Work instruction: Every line containing the string "august" should be returned from the records.

Study material:
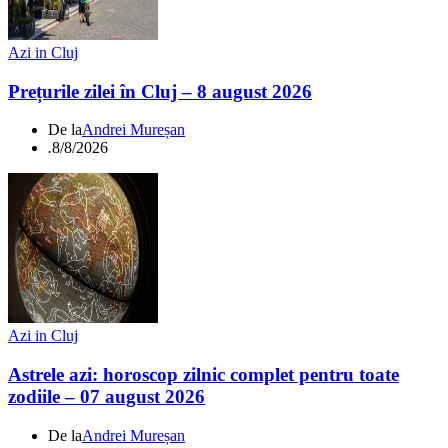
Azi in Cluj
Prețurile zilei în Cluj – 8 august 2026
De la
Andrei Mureșan
.
8/8/2026
Azi in Cluj
Astrele azi: horoscop zilnic complet pentru toate
zodiile – 07 august 2026
De la
Andrei Mureșan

Response to the exercise:
Prețurile zilei în Cluj – 8 august 2026
zodiile – 07 august 2026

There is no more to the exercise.